Choosing the Right chunk_time_interval for Your Workload

#architecture #database #performance #postgres

If there is one TimescaleDB configuration that deserves more attention than it gets, it is chunk_time_interval. This single parameter controls how much time each chunk covers, which cascades into chunk count, chunk size, query planning time, compression granularity, and retention resolution. The default is 7 days, and for most production workloads, it is the wrong value.

Why the Interval Matters So Much

Every chunk in a TimescaleDB hypertable is a separate PostgreSQL table. This is the mechanism that makes time-range queries fast (through constraint exclusion) and retention instant (dropping a chunk is a metadata operation, not a row-by-row DELETE). But the number and size of these chunks has direct performance consequences.

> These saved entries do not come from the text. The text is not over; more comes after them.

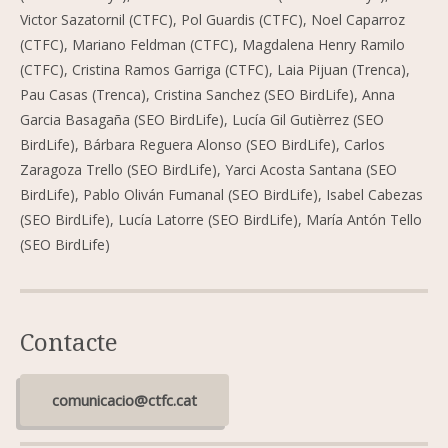
Victor Sazatornil (CTFC), Pol Guardis (CTFC), Noel Caparroz
(CTFC), Mariano Feldman (CTFC), Magdalena Henry Ramilo
(CTFC), Cristina Ramos Garriga (CTFC), Laia Pijuan (Trenca),
Pau Casas (Trenca), Cristina Sanchez (SEO BirdLife), Anna
Garcia Basagaña (SEO BirdLife), Lucía Gil Gutièrrez (SEO
BirdLife), Bárbara Reguera Alonso (SEO BirdLife), Carlos
Zaragoza Trello (SEO BirdLife), Yarci Acosta Santana (SEO
BirdLife), Pablo Oliván Fumanal (SEO BirdLife), Isabel Cabezas
(SEO BirdLife), Lucía Latorre (SEO BirdLife), María Antón Tello
(SEO BirdLife)
Contacte
comunicacio@ctfc.cat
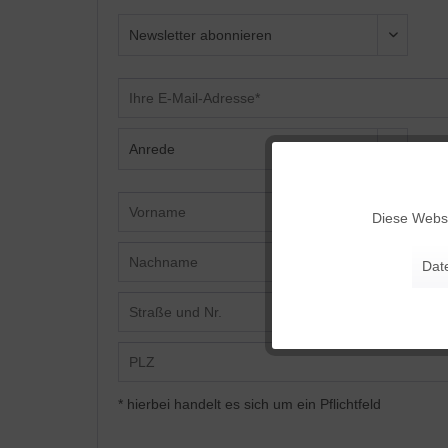
Funktionale
Diese Websi
Marketing
Dat
Tracking
Personalisierung
* hierbei handelt es sich um ein Pflichtfeld
Service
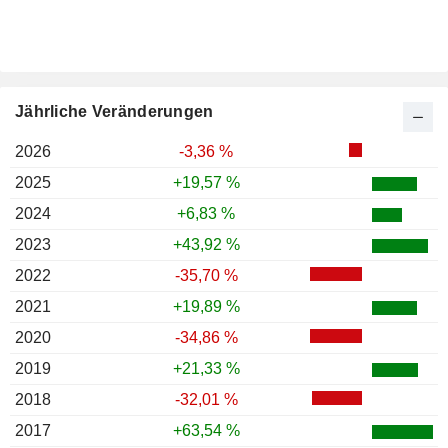
Jährliche Veränderungen
2026
-3,36 %
2025
+19,57 %
2024
+6,83 %
2023
+43,92 %
2022
-35,70 %
2021
+19,89 %
2020
-34,86 %
2019
+21,33 %
2018
-32,01 %
2017
+63,54 %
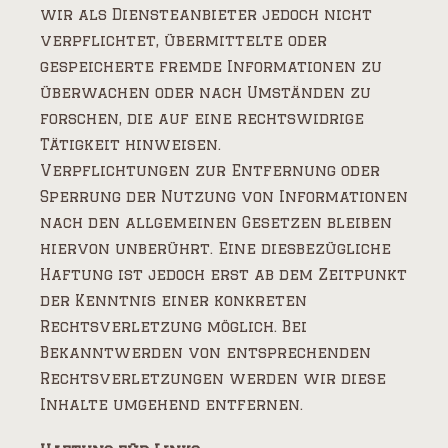
wir als Diensteanbieter jedoch nicht
verpflichtet, übermittelte oder
gespeicherte fremde Informationen zu
überwachen oder nach Umständen zu
forschen, die auf eine rechtswidrige
Tätigkeit hinweisen.
Verpflichtungen zur Entfernung oder
Sperrung der Nutzung von Informationen
nach den allgemeinen Gesetzen bleiben
hiervon unberührt. Eine diesbezügliche
Haftung ist jedoch erst ab dem Zeitpunkt
der Kenntnis einer konkreten
Rechtsverletzung möglich. Bei
Bekanntwerden von entsprechenden
Rechtsverletzungen werden wir diese
Inhalte umgehend entfernen.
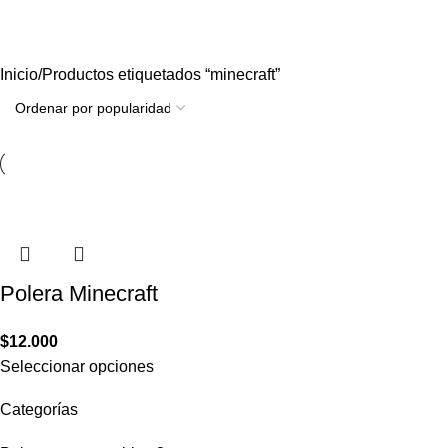
minecraft
Inicio
Productos etiquetados “minecraft”
Polera Minecraft
$
12.000
Seleccionar opciones
Categorías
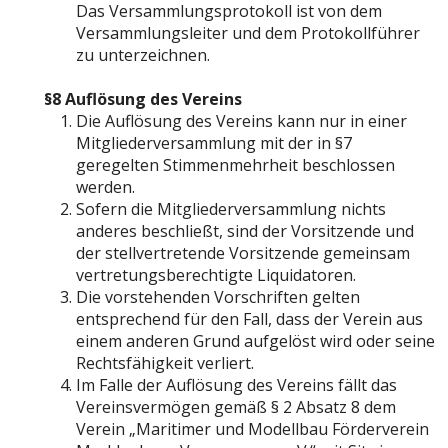
Das Versammlungsprotokoll ist von dem
Versammlungsleiter und dem Protokollführer
zu unterzeichnen.
§8 Auflösung des Vereins
Die Auflösung des Vereins kann nur in einer
Mitgliederversammlung mit der in §7
geregelten Stimmenmehrheit beschlossen
werden.
Sofern die Mitgliederversammlung nichts
anderes beschließt, sind der Vorsitzende und
der stellvertretende Vorsitzende gemeinsam
vertretungsberechtigte Liquidatoren.
Die vorstehenden Vorschriften gelten
entsprechend für den Fall, dass der Verein aus
einem anderen Grund aufgelöst wird oder seine
Rechtsfähigkeit verliert.
Im Falle der Auflösung des Vereins fällt das
Vereinsvermögen gemäß § 2 Absatz 8 dem
Verein „Maritimer und Modellbau Förderverein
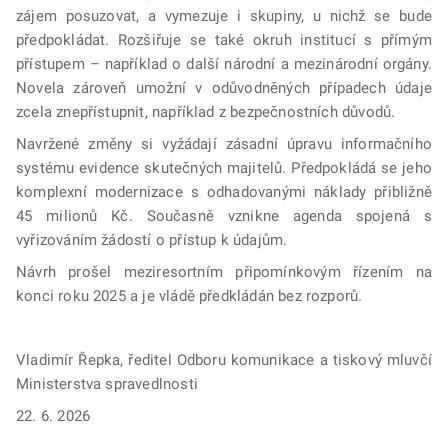
zájem posuzovat, a vymezuje i skupiny, u nichž se bude
předpokládat. Rozšiřuje se také okruh institucí s přímým
přístupem – například o další národní a mezinárodní orgány.
Novela zároveň umožní v odůvodněných případech údaje
zcela znepřístupnit, například z bezpečnostních důvodů.
Navržené změny si vyžádají zásadní úpravu informačního
systému evidence skutečných majitelů. Předpokládá se jeho
komplexní modernizace s odhadovanými náklady přibližně
45 milionů Kč. Současně vznikne agenda spojená s
vyřizováním žádostí o přístup k údajům.
Návrh prošel meziresortním připomínkovým řízením na
konci roku 2025 a je vládě předkládán bez rozporů.
Vladimír Řepka, ředitel Odboru komunikace a tiskový mluvčí
Ministerstva spravedlnosti
22. 6. 2026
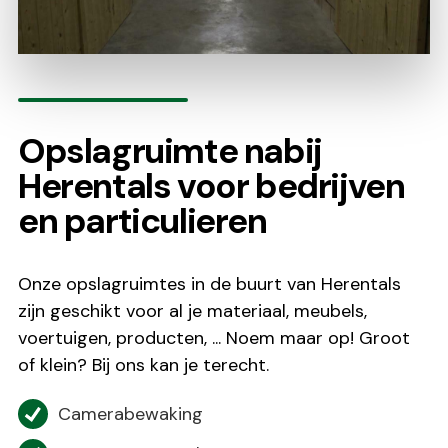
Opslagruimte nabij
Herentals voor bedrijven
en particulieren
Onze opslagruimtes in de buurt van Herentals
zijn geschikt voor al je materiaal, meubels,
voertuigen, producten, ... Noem maar op! Groot
of klein? Bij ons kan je terecht.
Camerabewaking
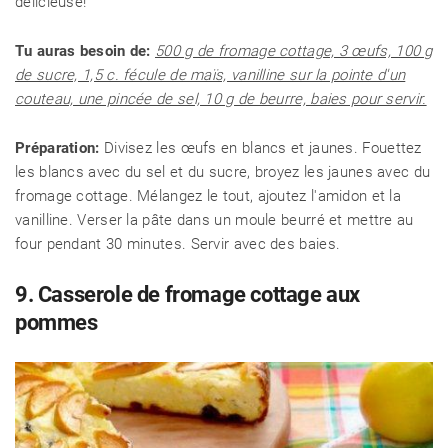
délicieuse!
Tu auras besoin de:
500 g de fromage cottage, 3 œufs, 100 g
de sucre, 1,5 c. fécule de maïs, vanilline sur la pointe d'un
couteau, une pincée de sel, 10 g de beurre, baies pour servir.
Préparation:
Divisez les œufs en blancs et jaunes. Fouettez
les blancs avec du sel et du sucre, broyez les jaunes avec du
fromage cottage. Mélangez le tout, ajoutez l'amidon et la
vanilline. Verser la pâte dans un moule beurré et mettre au
four pendant 30 minutes. Servir avec des baies.
9. Casserole de fromage cottage aux
pommes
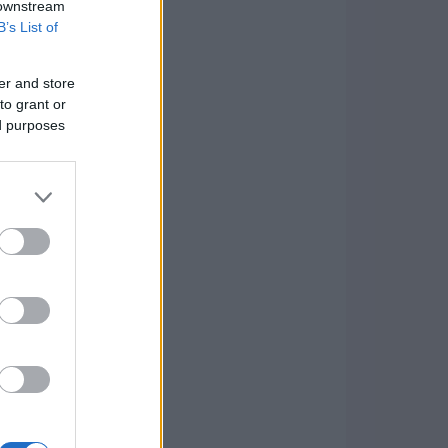
 downstream
B’s List of
er and store
to grant or
ed purposes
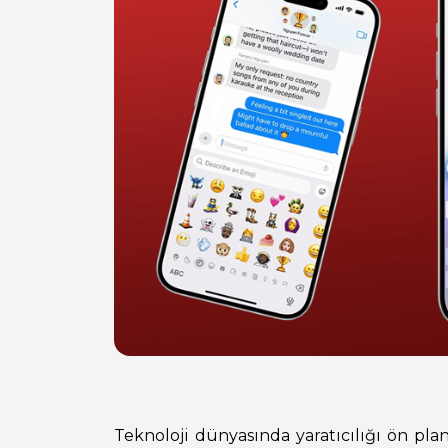
Teknoloji dünyasında yaratıcılığı ön pla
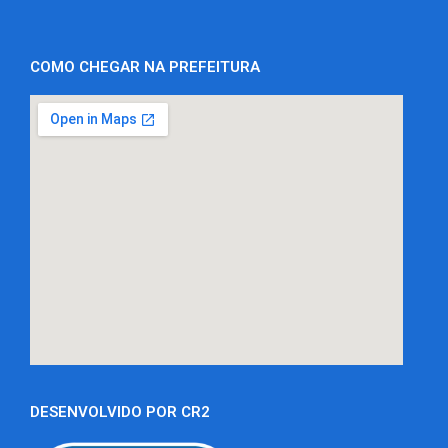
COMO CHEGAR NA PREFEITURA
DESENVOLVIDO POR CR2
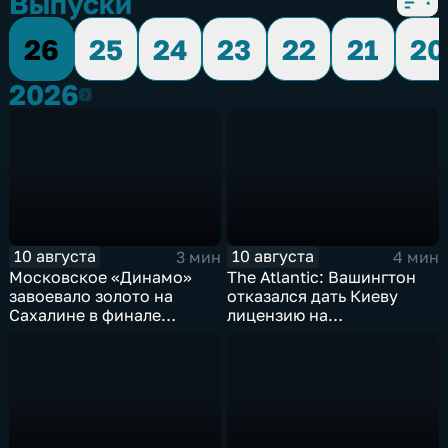
Выпуски
26
25
24
23
22
21
20
2026
2026
10 августа
10 августа
3 мин
4 мин
Московское «Динамо»
The Atlantic: Вашингтон
завоевало золото на
отказался дать Киеву
Сахалине в финале
лицензию на
шестого этапа
производство ЗРК Patriot
чемпионата России по
из-за финансовой
пляжному волейболу
невыгоды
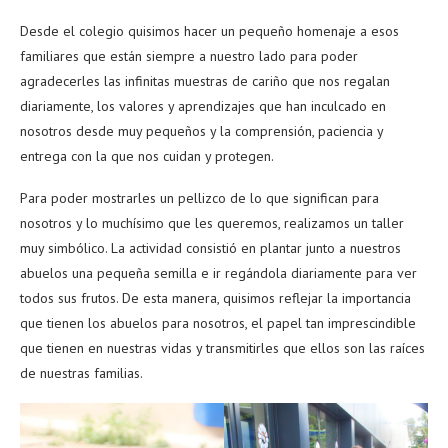
Desde el colegio quisimos hacer un pequeño homenaje a esos
familiares que están siempre a nuestro lado para poder
agradecerles las infinitas muestras de cariño que nos regalan
diariamente, los valores y aprendizajes que han inculcado en
nosotros desde muy pequeños y la comprensión, paciencia y
entrega con la que nos cuidan y protegen.
Para poder mostrarles un pellizco de lo que significan para
nosotros y lo muchísimo que les queremos, realizamos un taller
muy simbólico. La actividad consistió en plantar junto a nuestros
abuelos una pequeña semilla e ir regándola diariamente para ver
todos sus frutos. De esta manera, quisimos reflejar la importancia
que tienen los abuelos para nosotros, el papel tan imprescindible
que tienen en nuestras vidas y transmitirles que ellos son las raíces
de nuestras familias.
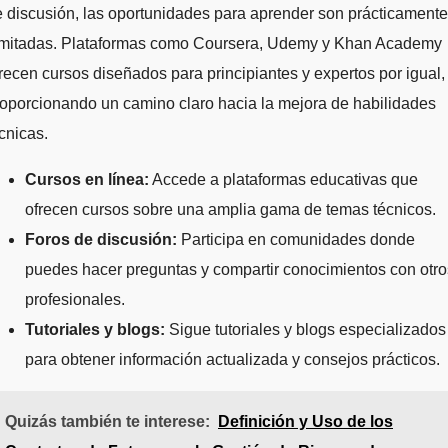
 discusión, las oportunidades para aprender son prácticamente
limitadas. Plataformas como Coursera, Udemy y Khan Academy
recen cursos diseñados para principiantes y expertos por igual,
oporcionando un camino claro hacia la mejora de habilidades
cnicas.
Cursos en línea:
Accede a plataformas educativas que
ofrecen cursos sobre una amplia gama de temas técnicos.
Foros de discusión:
Participa en comunidades donde
puedes hacer preguntas y compartir conocimientos con otro
profesionales.
Tutoriales y blogs:
Sigue tutoriales y blogs especializados
para obtener información actualizada y consejos prácticos.
Quizás también te interese:
Definición y Uso de los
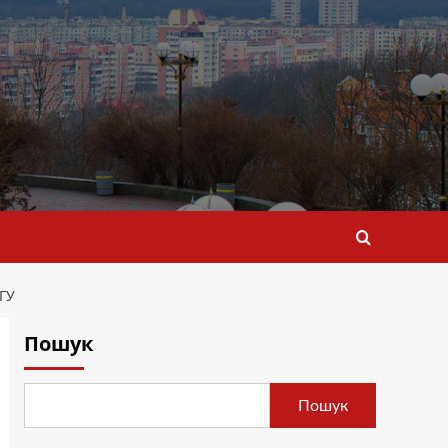
ГУ
Пошук
Пошук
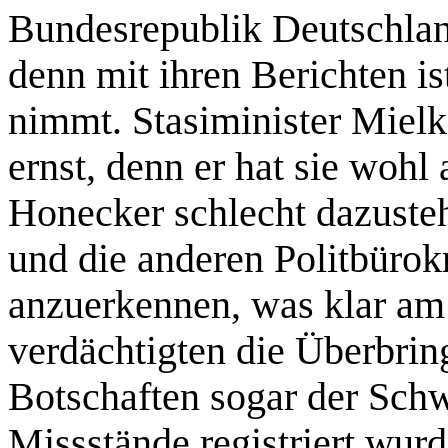
Bundesrepublik Deutschlan
denn mit ihren Berichten is
nimmt. Stasiminister Mielk
ernst, denn er hat sie wohl
Honecker schlecht dazusteh
und die anderen Politbürok
anzuerkennen, was klar am 
verdächtigten die Überbri
Botschaften sogar der Sch
Missstände registriert wur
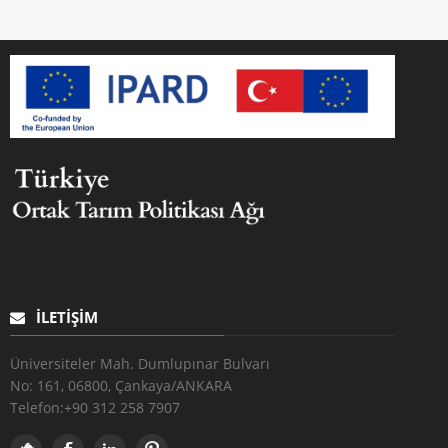
İLETIŞIM
Üniversiteler Mah. Dumlupınar Bulvarı
No: 161, 06800, Çankaya/ANKARA
Telefon:
+90 312 258 7907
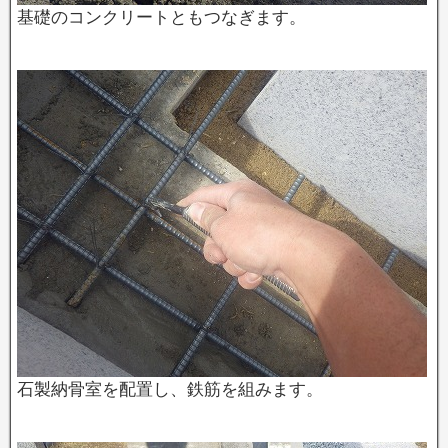
基礎のコンクリートともつなぎます。
石製納骨室を配置し、鉄筋を組みます。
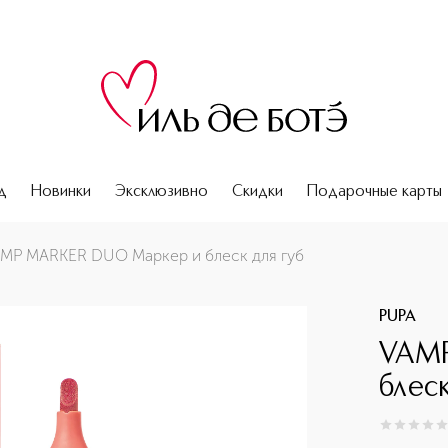
д
Новинки
Эксклюзивно
Скидки
Подарочные карты
MP MARKER DUO Маркер и блеск для губ
PUPA
VAMP
блеск
0
из
5
0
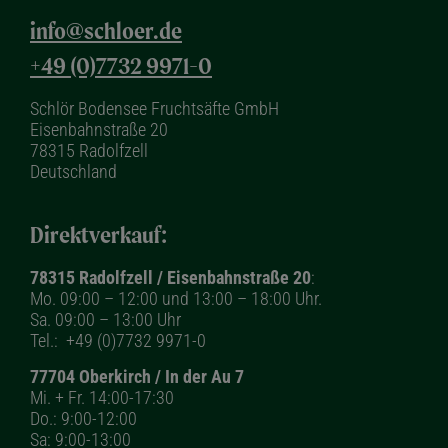
info@schloer.de
+49 (0)7732 9971-0
Schlör Bodensee Fruchtsäfte GmbH
Eisenbahnstraße 20
78315 Radolfzell
Deutschland
Direktverkauf:
78315 Radolfzell / Eisenbahnstraße 20
:
Mo. 09:00 – 12:00 und 13:00 – 18:00 Uhr.
Sa. 09:00 – 13:00 Uhr
Tel.:
+49 (0)7732 9971-0
77704 Oberkirch / In der Au 7
Mi. + Fr. 14:00-17:30
Do.: 9:00-12:00
Sa: 9:00-13:00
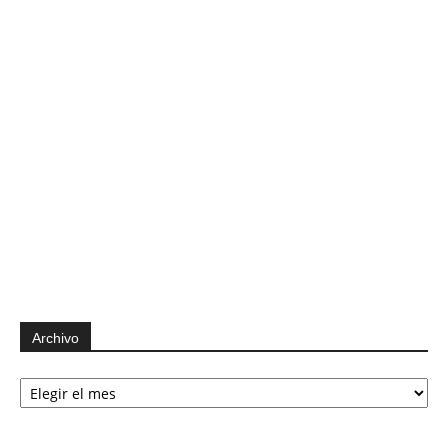
Archivo
Archivo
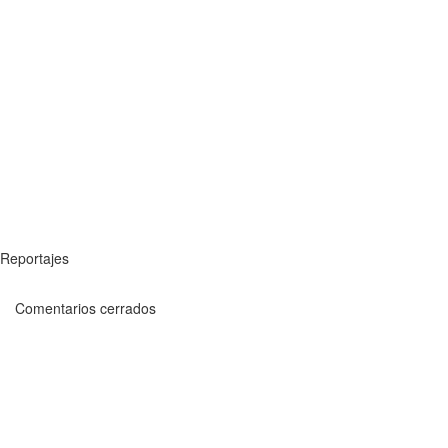
Reportajes
Comentarios cerrados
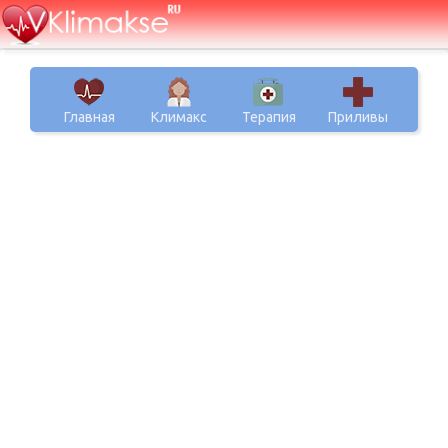
Главная
Климакс
Терапия
Приливы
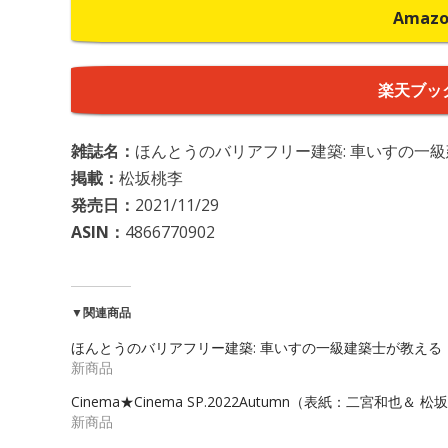
Amaz
楽天ブッ
雑誌名：
ほんとうのバリアフリー建築: 車いすの一
掲載：
松坂桃李
発売日：
2021/11/29
ASIN：
4866770902
▼関連商品
ほんとうのバリアフリー建築: 車いすの一級建築士が教える
新商品
Cinema★Cinema SP.2022Autumn（表紙：二宮和也＆ 
新商品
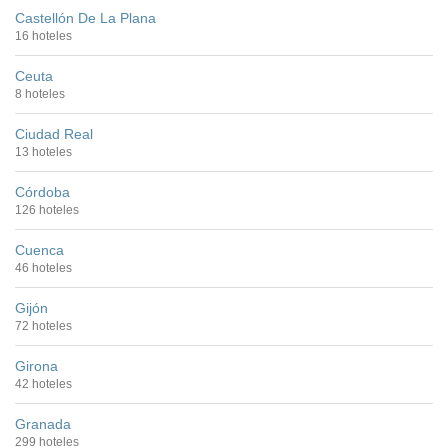
Castellón De La Plana
16 hoteles
Ceuta
8 hoteles
Ciudad Real
13 hoteles
Córdoba
126 hoteles
Cuenca
46 hoteles
Gijón
72 hoteles
Girona
42 hoteles
Granada
299 hoteles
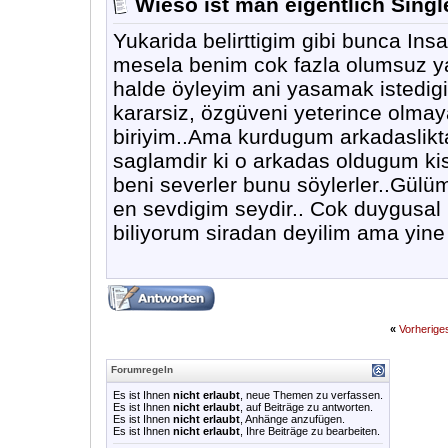
Wieso ist man eigentlich Singl
Yukarida belirttigim gibi bunca In
mesela benim cok fazla olumsuz ya
halde öyleyim ani yasamak istedigi
kararsiz, özgüveni yeterince olmay
biriyim..Ama kurdugum arkadaslikta
saglamdir ki o arkadas oldugum kis
beni severler bunu söylerler..Gü
en sevdigim seydir.. Cok duygusal
biliyorum siradan deyilim ama yine 
«
Vorherig
Forumregeln
Es ist Ihnen
nicht erlaubt
, neue Themen zu verfassen.
Es ist Ihnen
nicht erlaubt
, auf Beiträge zu antworten.
Es ist Ihnen
nicht erlaubt
, Anhänge anzufügen.
Es ist Ihnen
nicht erlaubt
, Ihre Beiträge zu bearbeiten.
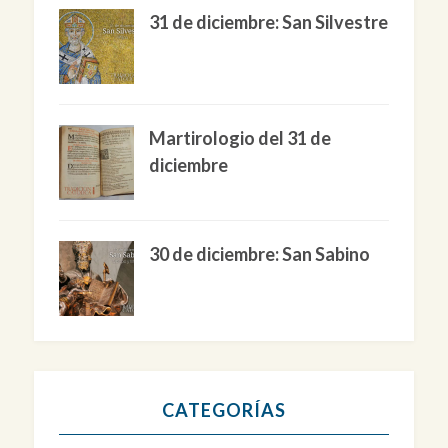
31 de diciembre: San Silvestre
Martirologio del 31 de
diciembre
30 de diciembre: San Sabino
CATEGORÍAS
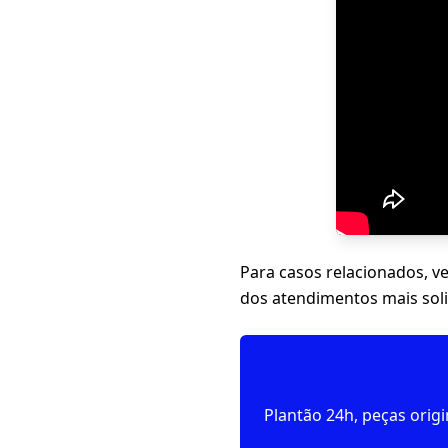
Para casos relacionados, v
dos atendimentos mais soli
Plantão 24h, peças orig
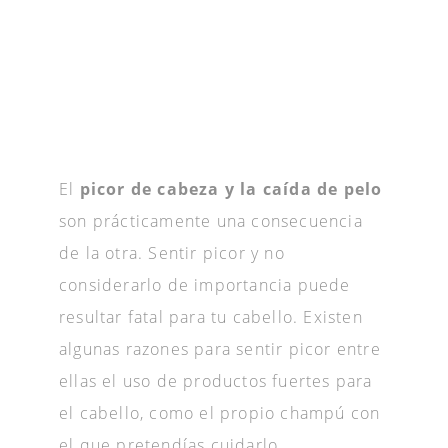
El
picor de cabeza y la caída de pelo
son prácticamente una consecuencia
de la otra. Sentir picor y no
considerarlo de importancia puede
resultar fatal para tu cabello. Existen
algunas razones para sentir picor entre
ellas el uso de productos fuertes para
el cabello, como el propio champú con
el que pretendías cuidarlo.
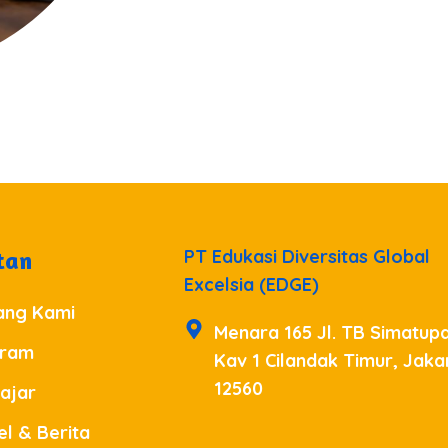
PT Edukasi Diversitas Global
tan
Excelsia (EDGE)
ang Kami
Menara 165 Jl. TB Simatup
gram
Kav 1 Cilandak Timur, Jaka
12560
ajar
el & Berita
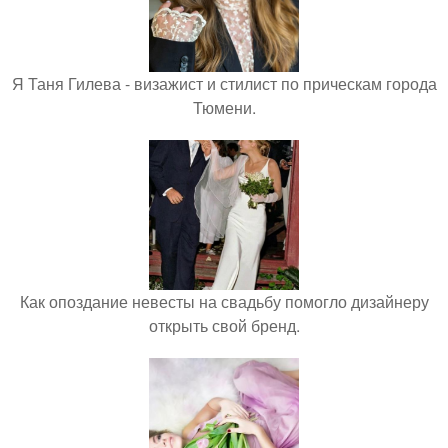
Я Таня Гилева - визажист и стилист по прическам города
Тюмени.
Как опоздание невесты на свадьбу помогло дизайнеру
открыть свой бренд.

Too many small chunks (e.g., 1-hour intervals on a low-ingest table): Thousands of tiny tables accumulate. The query planner must evaluate every chunk's CHECK constraint during planning, even for simple queries. Planning overhead grows linearly with chunk count and can exceed hundreds of milliseconds.

Too few large chunks (e.g., 30-day intervals on a high-ingest table): Each chunk contains billions of rows. Compression and decompression operations take much longer. Retention can only drop data in 30-day blocks. Memory pressure increases because each chunk must fit in work_mem during operations.

The Sizing Formula

TimescaleDB's documentation recommends targeting approximately 25 million rows per chunk. This size provides enough data for effective compression while keeping individual chunks manageable.

chunk_interval = target_rows_per_chunk / rows_per_second

Worked examples:

Ingest Rate	Rows/Day	Target 25M Rows	Recommended Interval
10 rows/sec	864,000	29 days	30 days
100 rows/sec	8,640,000	2.9 days	3 days
1,000 rows/sec	86,400,000	6.9 hours	6 hours
10,000 rows/sec	864,000,000	42 minutes	1 hour

To measure your actual ingest rate on an existing table:

SELECT
    count(*) AS total_rows,
    round(count(*) / 86400.0, 1) AS rows_per_second,
    round(count(*) / 86400.0 * 25000000 / 3600, 0) AS recommended_interval_hours
FROM sensor_readings
WHERE recorded_at >= now() - INTERVAL '1 day';

The Impact of Getting It Wrong

The same dataset partitioned at different intervals produces dramatically different characteristics. Consider 259 million rows (100 rows/sec over 30 days):

Interval	Chunks/Month	Avg Chunk Size	Planning Overhead	Retention Granularity
1 hour	720	~2 MB	High (~200ms+)	Drop any single hour
1 day	30	~50 MB	Low (~8ms)	Drop any single day
7 days	~4	~350 MB	Minimal (~3ms)	Drop in 7-day blocks

The 1-hour interval creates 720 chunks per month. After a year without retention, that is 8,640 chunks. The query planner evaluates every chunk's constraint for every query, adding hundreds of milliseconds of planning time even to trivial queries.

The 1-day interval is the sweet spot for this ingest rate: manageable chunk counts, daily retention granularity, and planning overhead under 10ms.

You can check planning overhead on your own tables:

EXPLAIN ANALYZE
SELECT count(*) FROM sensor_readings
WHERE recorded_at >= now() - INTERVAL '1 hour';
-- Look at "Planning Time" in the output
-- Under 10ms: healthy
-- Over 50ms: too many chunks

How Interval Affects Compression

Smaller chunks compress faster individually -- a 2 MB chunk compresses in milliseconds. But the compression worker must process more chunks per cycle, adding scheduling overhead. Larger chunks take longer to compress but produce better ratios because the column encoders have more data to find patterns in.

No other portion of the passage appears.